The pill was inspired by a tortoise shell—another of God’s amazing creations that researchers look to for ideas.

Patients usually prefer oral treatment—swallowing something and digesting it—to getting shots. Obviously, avoiding painful pinches and pricks is desirable. But some medicines, including insulin, can’t survive the harsh trip through the human digestive system. Injecting into the blood stream has been the best option in those cases.

The new invention comes from a Massachusetts Institute of Technology-led research team. So far, it’s been tested only in animals. But if it pans out, it might make not just insulin but a variety of injected medicines easier to take.

For decades, scientists have wanted to develop oral insulin. They’ve tried encasing it to protect it until it reaches the intestines where the bloodstream can absorb it. But some level of injection still needs to be used at this point for effective delivery. Hence—the new pill shot. The ingestible injection could bypass the hazards of digestion, delivering insulin directly through the stomach wall.

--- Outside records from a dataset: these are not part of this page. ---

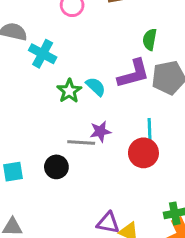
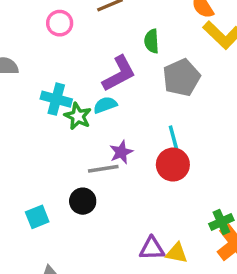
cyan cross: (43, 54) -> (56, 99), moved
purple L-shape: (134, 74) -> (119, 74), moved
cyan semicircle: (96, 87) -> (105, 105), turned -50

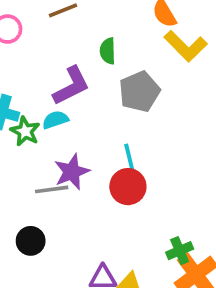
purple star: (121, 152) -> (72, 172), size x1.4
black circle: (83, 201) -> (31, 241), moved

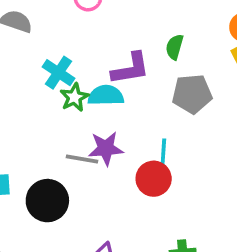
cyan semicircle: (55, 120) -> (106, 95), size x1.4
black circle: (31, 241) -> (47, 201), size x1.5

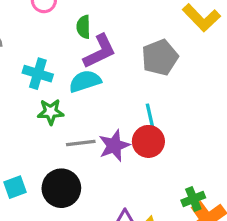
green semicircle: (175, 47) -> (83, 27), moved
green star: (74, 97) -> (51, 112), moved, turned -30
purple star: (106, 148) -> (114, 146), moved

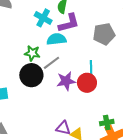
cyan cross: (38, 74) -> (43, 18), moved
gray line: (81, 143) -> (51, 63), moved, turned -42
black circle: (61, 188) -> (31, 75), moved

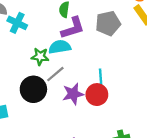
cyan cross: (43, 18) -> (17, 23), moved
gray pentagon: (104, 34) -> (108, 23), moved
green star: (32, 53) -> (40, 57), moved

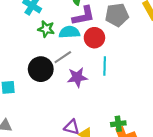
green star: (40, 57) -> (46, 29), moved
red circle: (97, 95) -> (94, 38), moved

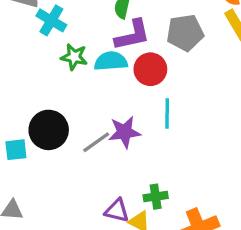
gray line: (63, 57) -> (96, 142), moved
black circle: (41, 69) -> (49, 130), moved
green cross: (118, 124) -> (156, 197), moved

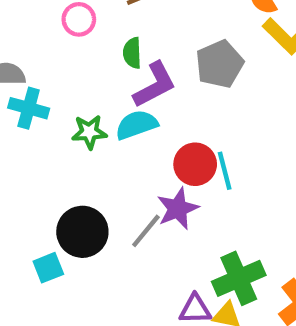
cyan cross: (51, 20) -> (29, 108), moved
red circle: (150, 69) -> (195, 164), moved
green cross: (156, 197) -> (239, 278), size x1.6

“It’s like a miniaturized rocket launcher” for insulin, says Willem Mulder of Mount Sinai’s Translational and Molecular Imaging Institute. Dr. Giovanni Traverso, a gastroenterologist and senior author of the study, adds, “It travels down the esophagus in seconds, it’s in the stomach within a few minutes, and then you get the drug.”

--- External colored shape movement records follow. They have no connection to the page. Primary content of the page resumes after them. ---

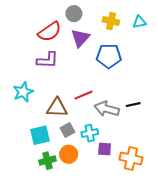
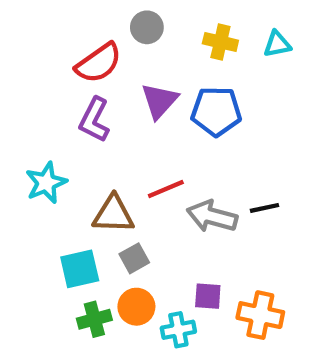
purple triangle: (80, 38) -> (159, 101), moved
purple L-shape: (47, 60) -> (94, 120), turned 115
cyan cross: (90, 133) -> (178, 330), moved

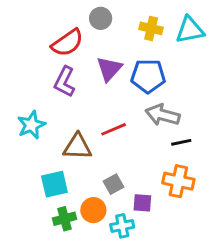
cyan triangle: (277, 44) -> (190, 30), size x1.5
gray arrow: (212, 216) -> (163, 115), moved
gray square: (134, 258) -> (114, 184), moved
orange cross: (260, 315) -> (178, 181), moved

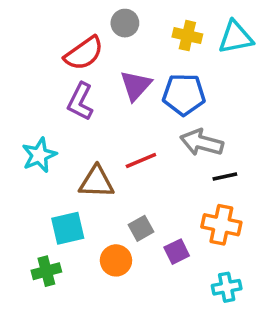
purple square: (142, 203) -> (177, 252), turned -30
green cross: (65, 219) -> (46, 271), moved
cyan cross: (122, 226) -> (227, 287), moved

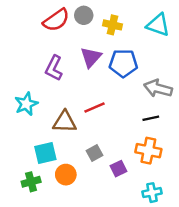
yellow cross: (187, 36) -> (112, 25), moved
cyan triangle: (236, 37) -> (158, 25), turned 30
red semicircle: (84, 53) -> (56, 20), moved
gray arrow: (202, 143) -> (158, 88), moved
orange circle: (116, 260) -> (66, 175), moved

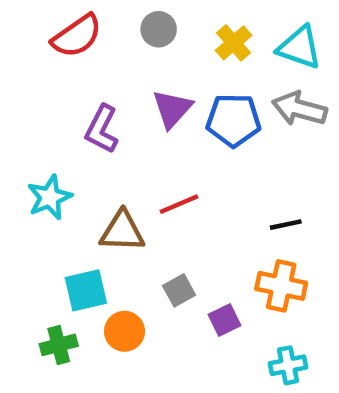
red semicircle: (56, 20) -> (77, 36), moved
yellow cross: (112, 25) -> (234, 43), moved, turned 36
gray arrow: (158, 88) -> (299, 109), moved

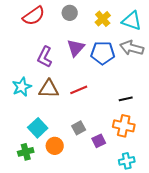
brown triangle: (122, 231) -> (49, 89), moved
cyan square: (86, 290) -> (38, 128), turned -30

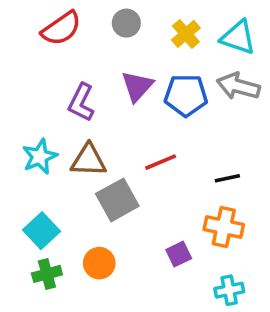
red line: (79, 90) -> (161, 162), moved
cyan square: (38, 128) -> (41, 231), moved
gray square: (79, 128) -> (117, 200), moved, size x1.6

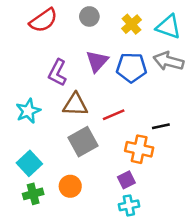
brown triangle: (88, 160) -> (75, 105), moved
orange cross: (224, 227) -> (139, 149), moved
cyan cross: (229, 290) -> (129, 205), moved

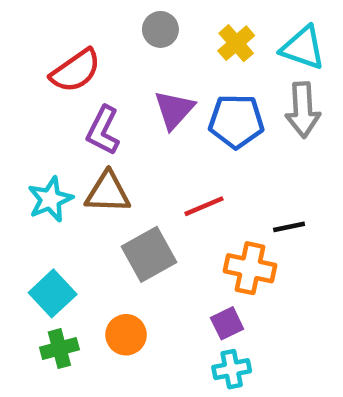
red semicircle: (43, 20) -> (76, 71), moved
gray arrow: (169, 61) -> (303, 110), turned -108
brown triangle: (75, 105) -> (108, 192), moved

The first challenge was making sure the device lands exactly where it needs to, so that it can poke its medicine into the precise spot—even if the patient is moving around. So researchers looked to nature. They found a solution in the design of the African leopard tortoise.

The leopard tortoise has a steeply curved shell. If flipped on its back, it can right itself. So pill designers crafted a capsule with a similar shape and weighted bottom. Once it reaches the stomach, it automatically rolls in the right direction to latch on.

The pill is equipped with a micro-injector made entirely of dried insulin. It is compressed into a sharp point and propelled by a spring that is bound to a hardened sugar disk. As stomach acid dissolves the sugar, the spring pops and—BINGO! Insulin is shot into the stomach wall. The capsule, made of stainless steel and a biodegradable material, floats free and is excreted.
In a test with pigs, the ingestible injection lowered blood sugar to levels comparable to standard shots—without the painful external poke.